Роман «Новь» на первых порах вызвал бурное неприятие со стороны левых и правых сил русского общества. Снова зашумела критическая буря. В какой-то мере Тургенев её предвидел: на первом листе первой тетради романа он написал стихи Пушкина: «Услышишь суд глупца и смех толпы холодной», — а Полонскому сказал: «Если за „Отцов и детей“ меня били палками, то за „Новь“ меня будут лупить брёвнами».
Первым ударил по «Нови» известный теоретик народничества, критик «Отечественных записок» Н. К. Михайловский, обозвавший Тургенева «безумнейшим человеком, который будет запускать свои неумелые пальцы в зияющие раны нового поколения». «Славно сказано!» — заметил Тургенев. Затем начал бранить «Голос» и, как писал Тургенев, «за самыми ничтожными исключениями брань посыпалась „crescendo“, и в „Гражданине“, наконец, было напечатано, как один из русских читателей бросил книгу на пол со словами: „Гадость! Мерзость!“
«Я никогда не подвергался такому единодушному осуждению, — сетовал Тургенев. — У меня насчет „Нови“ раскрылись глаза, — это вещь неудавшаяся. Не говорю уже об единогласном осуждении всех органов печати, которых, впрочем, нельзя же подозревать в заговоре против меня, — но во мне самом проснулся голос — и не умолкает. Нет! нельзя пытаться вытащить самую суть России наружу, живя почти постоянно вдали от неё. Я взял на себя работу не по силам… В судьбе каждого из русских несколько выдающихся писателей была трагическая сторона; моя — абсентизм, причины которого было бы долго разыскивать, но влияние которого неотразимо высказалось в этом последнем — именно последнем произведении».

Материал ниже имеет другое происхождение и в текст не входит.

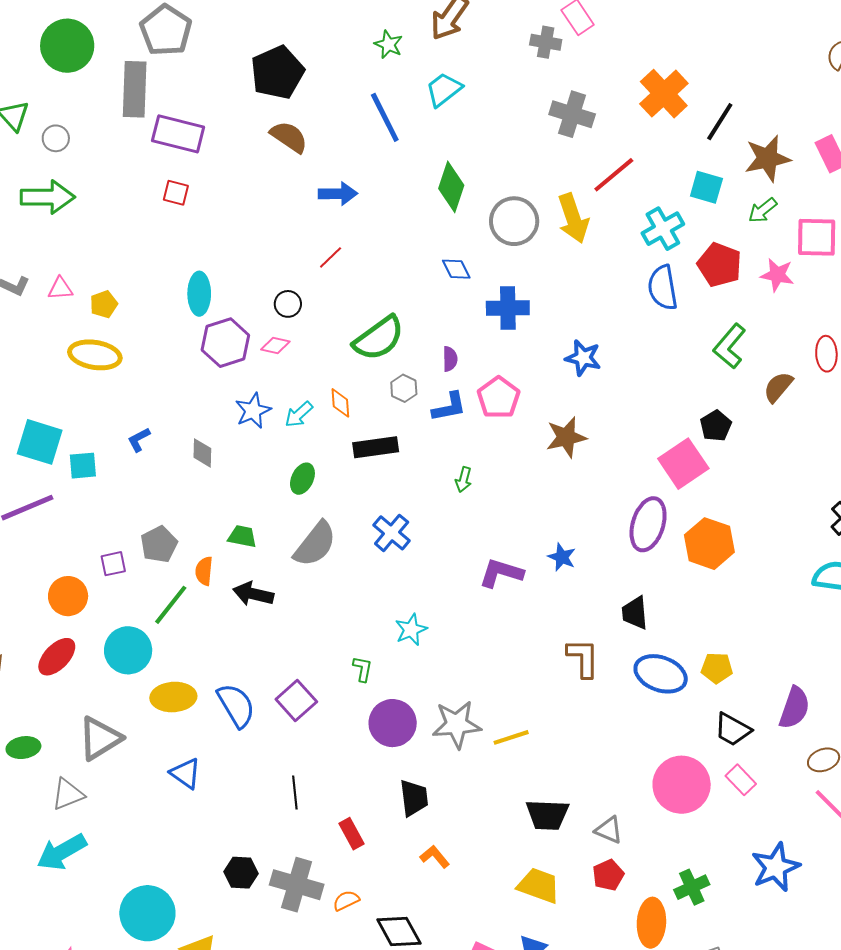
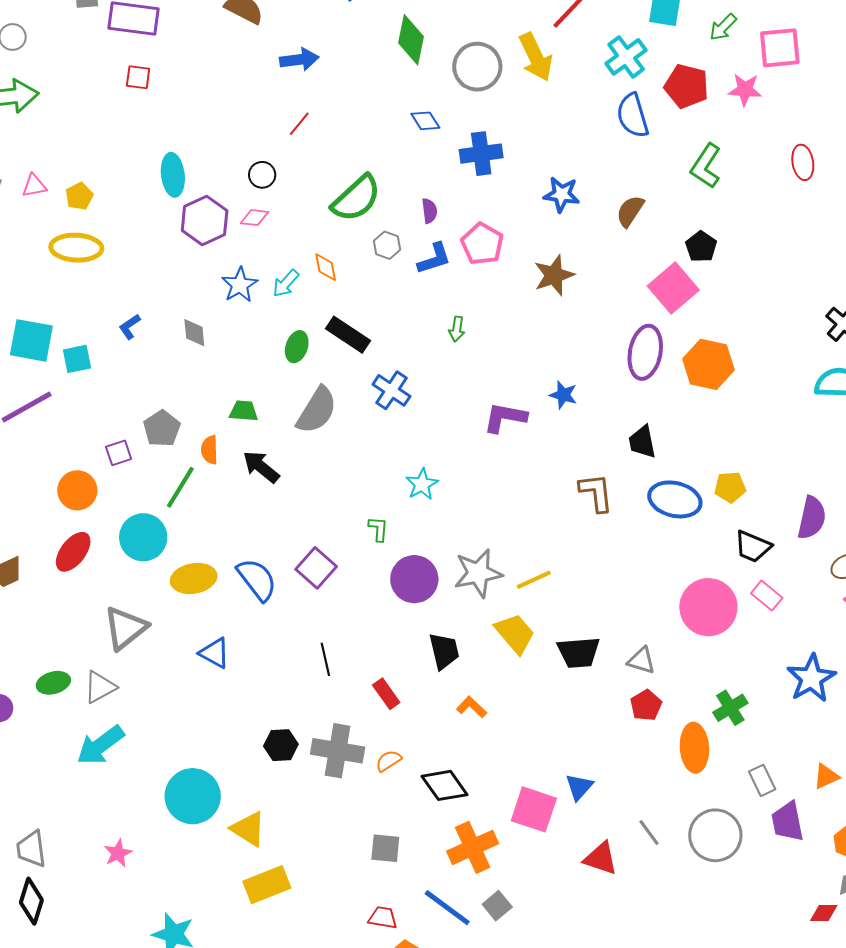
brown semicircle: (778, 387) -> (630, 211), moved
black rectangle: (376, 447) -> (348, 335), moved, turned 48
black arrow: (253, 594) -> (261, 467), turned 33
green ellipse: (23, 748) -> (53, 683), moved
yellow trapezoid: (539, 886) -> (515, 633), moved, turned 36

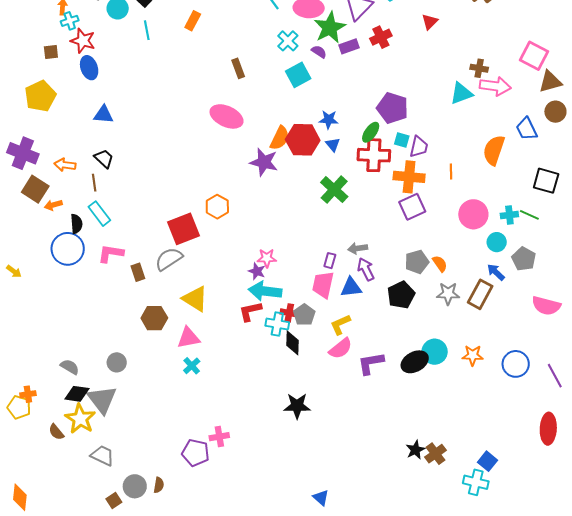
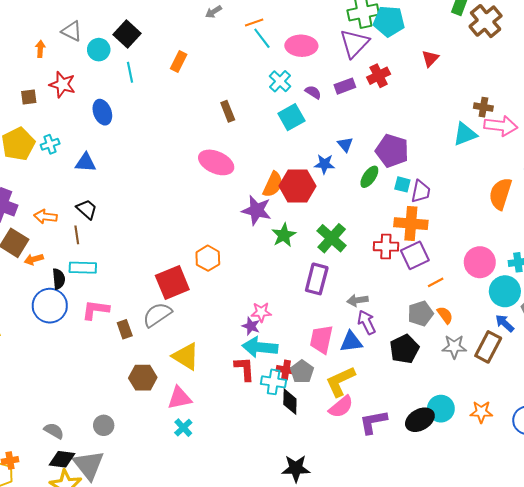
cyan cross: (70, 21) -> (50, 144), moved
green star: (330, 28) -> (284, 235), moved, size x0.7
blue ellipse: (89, 68) -> (102, 112), moved
blue triangle: (333, 145) -> (345, 144), moved
red cross: (374, 155) -> (386, 246), moved, size x0.7
orange line: (451, 172) -> (436, 282), moved, turned 63
cyan rectangle: (99, 214) -> (83, 268), turned -50
cyan circle: (497, 242) -> (505, 291), size x1.5
purple rectangle: (330, 261) -> (317, 279), moved, size x1.8
red L-shape: (250, 311) -> (245, 369), turned 100
yellow L-shape: (340, 324) -> (340, 381), size x1.4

Отрыв Тургенева от России еще более усугублялся влиянием буржуазно-либеральных сотрудников журнала «Вестник Европы». Даже П. В. Анненков вынужден был предостеречь Тургенева от опасности космополитических крайностей, которые были свойственны редактору журнала М. М. Стасюлевичу и постоянному сотруднику В. Д. Снасовичу. Когда Тургенев, по обычаю, послал на суд Анненкову автограф «Нови», даже старого западника покоробили в финале следующие слова Паклина, героя романа: «Вы про римлян слыхали? Ну да как вам не знать — ведь латыни вы, по вашему званию, обучались! Народ был, доложу вам, грубый, сильный, практический, безо всякого идеала — и ничего после себя не оставил, кроме большого имени да большого страха, потому: завоеватели! крепкая, плотная масса! Кулаки! Вот и мы, русские, такие же будем, только с прибавкой демократического элемента — и к этому же результату нас и ведут люди вроде Соломина. К Риму — пополам с Америкой! — к царству кулаков. Впрочем, и американцы похожи на римлян. Сам-то Соломин — не кулак — напротив — он, коли хотите, и широкий человек, народный, простой — да за ним потянутся кулаки».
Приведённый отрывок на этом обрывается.